5. Con specifico riguardo alla deliberazione di Giunta Comunale 24
maggio 2003 n. 118 di approvazione del progetto esecutivo: violazione
degli artt. 14 e 15 delle Norme di Attuazione del piano di bacino
stralcio sul rischio idrogeologico dei torrenti Entella e Sturla
approvato con deliberazione del Consiglio Provinciale 29 gennaio 2003
n. 3. Difetto di istruttoria.
Il piano di bacino dei torrenti Entella e Sturla approvato dalla
provincia di Genova nel gennaio del corrente anno include
l’area ove ricade il progettato ampliamento del depuratore di
Rivarola in fascia di riassetto fluviale RF ed in fascia di
inondabilità A.
La disciplina di entrambe le zone vieta, a motivo
dell’accertato rischio idraulico, la realizzazione di
interventi di nuova edificazione nonché la realizzazione di
nuove infrastrutture e l’ampliamento di quelle esistenti
(art. 14 N.A. e 15 N.A.).
La deliberazione impugnata non dà minimamente conto
dell’avvenuta valutazione di tale specifica disciplina di
settore, area 06 - Suolo, in data 23 maggio 2002, evidentemente
inidoneo ad attestare la conformità del progetto ad una
disciplina idraulica all’epoca non ancora approvata.
6. Segue: violazione dell’art. 8 e dell’art. 15
Legge 26 ottobre 1995 n. 447. Violazione della deliberazione di Giunta
Regionale 28 maggio 1999 n. 534. Difetto di istruttoria.
Ai sensi delle norme rubricate i progetti riguardanti opere relative ad
infrastrutture che sono fonte di rumori devono essere corredati da una
documentazione di impatto acustico.
Orbene, tra gli atti progettuali approvati manca la documentazione di
impatto acustico.
7. Violazione e falsa applicazione dell’art. 26 Legge
Regionale n. 9/1993. Difetto di presupposto. Travisamento di fatto.
Illegittimità propria e derivata.
Contraddittorietà.

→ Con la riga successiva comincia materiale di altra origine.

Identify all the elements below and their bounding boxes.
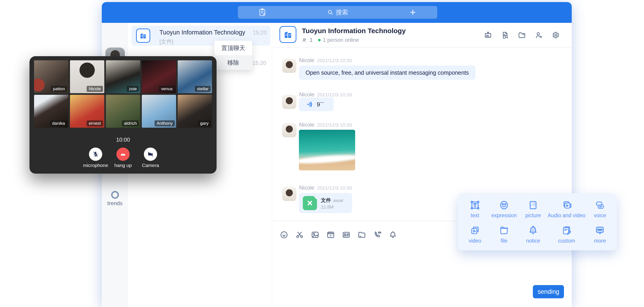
popover-item-custom[interactable]: custom: [548, 222, 586, 247]
camera-label: Camera: [134, 163, 166, 168]
participant-tile: danika: [34, 95, 68, 128]
file-size: 12.8M: [321, 204, 334, 210]
participant-name: danika: [50, 120, 67, 126]
contact-card-icon[interactable]: [342, 230, 351, 239]
participant-name: Nicole: [87, 86, 103, 92]
group-avatar: [280, 26, 296, 43]
sender-avatar[interactable]: [282, 123, 296, 137]
voice-wave-icon: [307, 101, 314, 108]
image-message-beach-photo[interactable]: [299, 130, 355, 170]
file-icon: [498, 225, 510, 236]
search-input[interactable]: 搜索: [327, 8, 348, 16]
participant-name: patton: [51, 86, 67, 92]
trends-label: trends: [102, 200, 128, 207]
participant-tile: Nicole: [70, 60, 104, 93]
message-meta: Nicole2021/12/3 10:33: [299, 91, 352, 98]
chat-header-tools: [484, 31, 560, 39]
screenshot-scissors-icon[interactable]: [295, 230, 304, 239]
online-dot: [318, 39, 321, 41]
search-icon: [327, 9, 334, 15]
excel-file-icon: [303, 196, 317, 210]
popover-item-video[interactable]: video: [460, 222, 490, 247]
notice-bell-icon: [528, 225, 538, 236]
custom-icon: [561, 225, 572, 236]
file-folder-icon[interactable]: [357, 230, 366, 239]
popover-item-file[interactable]: file: [490, 222, 518, 247]
participant-name: gary: [198, 120, 211, 126]
microphone-label: microphone: [80, 163, 112, 168]
folder-icon[interactable]: [518, 31, 526, 39]
composer-toolbar: [280, 230, 398, 239]
top-bar: 搜索 +: [102, 2, 572, 23]
add-button[interactable]: +: [408, 8, 417, 17]
more-icon: [594, 225, 605, 236]
voice-message-bubble[interactable]: 9``: [299, 97, 334, 111]
hang-up-icon[interactable]: [116, 148, 130, 161]
call-timer: 10:00: [30, 137, 216, 143]
voice-duration: 9``: [317, 101, 324, 108]
participant-tile: ernest: [70, 95, 104, 128]
audio-video-icon: [561, 200, 572, 211]
message-meta: Nicole2021/12/3 10:33: [299, 57, 352, 63]
participant-tile: gary: [178, 95, 212, 128]
expression-icon: [498, 200, 510, 211]
message-time: 2021/12/3 10:33: [317, 58, 352, 63]
menu-item-pin-chat[interactable]: 置顶聊天: [214, 41, 252, 55]
picture-icon[interactable]: [310, 230, 320, 239]
participant-name: ernest: [87, 120, 103, 126]
menu-item-remove[interactable]: 移除: [214, 55, 252, 70]
notification-bell-icon[interactable]: [388, 230, 398, 239]
chat-title: Tuoyun Information Technology: [302, 27, 406, 35]
search-placeholder: 搜索: [336, 8, 348, 16]
conversation-preview: [文件]: [160, 38, 173, 45]
video-call-icon[interactable]: [373, 230, 382, 239]
popover-item-notice[interactable]: notice: [519, 222, 548, 247]
popover-item-voice[interactable]: voice: [586, 196, 614, 222]
participant-tile: aldrich: [106, 95, 140, 128]
text-icon: [470, 200, 480, 211]
participant-name: venus: [159, 86, 175, 92]
chat-header: Tuoyun Information Technology 1 1 person…: [272, 23, 572, 47]
participant-name: aldrich: [122, 120, 139, 126]
online-status: 1 person online: [323, 37, 359, 43]
participant-grid: patton Nicole zoie venus stellar danika …: [34, 60, 212, 128]
participant-tile: Anthony: [142, 95, 176, 128]
settings-gear-icon[interactable]: [552, 31, 560, 39]
notice-board-icon[interactable]: [484, 31, 492, 39]
message-meta: Nicole2021/12/3 10:33: [299, 185, 352, 191]
text-message-bubble[interactable]: Open source, free, and universal instant…: [299, 65, 476, 80]
member-count: 1: [310, 37, 312, 43]
sender-avatar[interactable]: [282, 59, 296, 73]
camera-control[interactable]: Camera: [134, 148, 166, 168]
microphone-control[interactable]: microphone: [80, 148, 112, 168]
popover-item-expression[interactable]: expression: [490, 196, 518, 222]
popover-item-audio-video[interactable]: Audio and video: [548, 196, 586, 222]
sender-avatar[interactable]: [282, 187, 296, 201]
microphone-muted-icon[interactable]: [89, 148, 102, 161]
file-name: 文件 .excel: [321, 197, 343, 204]
video-icon: [470, 225, 480, 236]
emoji-icon[interactable]: [280, 230, 288, 239]
nav-item-trends[interactable]: trends: [102, 191, 128, 207]
conversation-time: 15:20: [252, 60, 266, 66]
popover-item-text[interactable]: text: [460, 196, 490, 222]
sender-name: Nicole: [299, 121, 314, 128]
chat-search-icon[interactable]: [501, 31, 509, 39]
file-message-bubble[interactable]: 文件 .excel 12.8M: [299, 193, 352, 213]
chat-subtitle: 1 1 person online: [302, 37, 359, 43]
search-bar[interactable]: 搜索 +: [238, 6, 437, 19]
camera-off-icon[interactable]: [144, 148, 157, 161]
popover-item-picture[interactable]: picture: [519, 196, 548, 222]
message-type-popover: text expression picture: [458, 193, 617, 250]
video-clapper-icon[interactable]: [326, 230, 335, 239]
message-meta: Nicole2021/12/3 10:33: [299, 121, 352, 128]
clipboard-edit-icon[interactable]: [258, 8, 267, 17]
add-member-icon[interactable]: [535, 31, 543, 39]
send-button[interactable]: sending: [533, 285, 564, 298]
participant-name: zoie: [127, 86, 139, 92]
hang-up-control[interactable]: hang up: [107, 148, 139, 168]
sender-avatar[interactable]: [282, 95, 296, 109]
message-time: 2021/12/3 10:33: [317, 122, 352, 127]
popover-item-more[interactable]: more: [586, 222, 614, 247]
participant-tile: patton: [34, 60, 68, 93]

Violazione della deliberazione 4 febbraio
1977 del Comitato dei Ministri per la tutela delle acque
dall’inquinamento, allegato 4, punto 1.3.
In ogni caso i provvedimenti impugnati sono illegittimi per la
illegittimità derivata dalla illegittimità che
affligge la citata nota provinciale 23 maggio 2002 (che deve intendersi
esplicitamente impugnata).
In ogni caso gli atti comunali impugnati sono illegittimi in quanto il
progetto comporta l’ampliamento del depuratore esistente in
avvicinamento al Torrente Entella.
Come si legge a pag. 12 della relazione tecnico-illustrativa allegata
al progetto definitivo, verrà realizzato “il nuovo
locale di servizio (…) più grande
dell’attuale locale di ricovero del quadro elettrico ma posto
a ridosso dell’impianto e dal lato del fiume”.

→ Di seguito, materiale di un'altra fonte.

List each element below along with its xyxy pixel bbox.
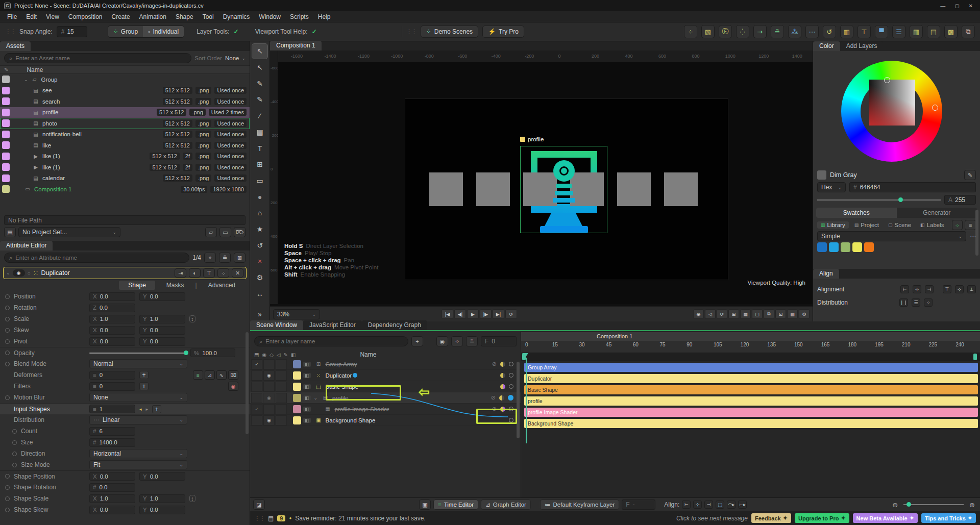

Ciò contrasta insanabilmente con la prescrizione imposta
dalla nota 23 maggio 2003, secondo la quale le opere in progetto non
avrebbero dovuto diminuire “la distanza dal corso
d’acqua del fabbricato esistente”.
Infine i provvedimenti impugnati sono illegittimi in quanto,
nell’approvare lavori di sostanziale ampliamento del
depuratore localizzato in fascia di inondabilità A ed a meno
di dieci metri dal torrente Entella, non hanno previsto nemmeno la
necessaria protezione dell’impianto mediante strutture
adeguate.
8. Violazione dell’art. 13 Legge 25 giugno 1865 n. 2359.

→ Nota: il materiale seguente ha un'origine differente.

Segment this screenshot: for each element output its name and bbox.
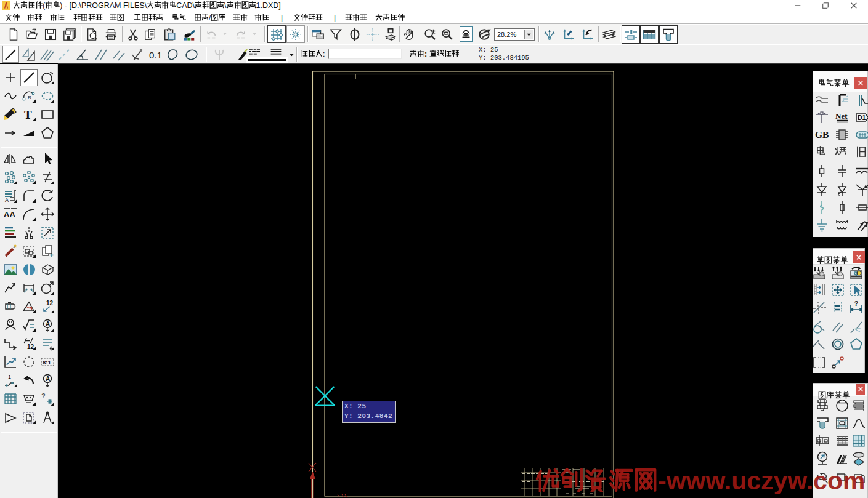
svg-text:D1: D1 (858, 114, 866, 121)
svg-text:?: ? (854, 300, 858, 307)
svg-text:GB: GB (815, 129, 829, 140)
svg-text:Net: Net (835, 111, 848, 121)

Contrariamente a quanto prescritto dalla norma rubricata non sono stati
indicati i termini per l’inizio e l’ultimazione dei
lavori.
9. Violazione e falsa applicazione degli artt. 6 e 7 Legge n. 241/1990.
Mancata comunicazione di avvio del procedimento.
I provvedimenti impugnati sono infine illegittimi in quanto non sono
stati preceduti dalla comunicazione di avvio del procedimento che
avrebbe dovuto essere inviata a tutti i residenti o proprietari di
immobili entro la fascia di rispetto di mt. 100 delle opere di
ampliamento del depuratore.
Si è costituito in giudizio il Comune di Carasco, intimato,
il quale, con più memorie nei termini, ha eccepito
l’inammissibilità del gravame e ne ha contestato
la fondatezza nel merito, chiedendone il rigetto.
Alla pubblica udienza del 19 ottobre 2006, il ricorso è
stato posto in decisione.
DIRITTO
1. Va preliminarmente esaminata l’eccezione di difetto di
interesse ad agire dei ricorrenti, sollevata dalla difesa del Comune
resistente sul presupposto che l’obiettivo unico ed esclusivo
dell’intervento in contestazione è quello di
adeguare il depuratore esistente alla vigente normativa di sicurezza
ambientale, con conseguente beneficio per i ricorrenti stessi.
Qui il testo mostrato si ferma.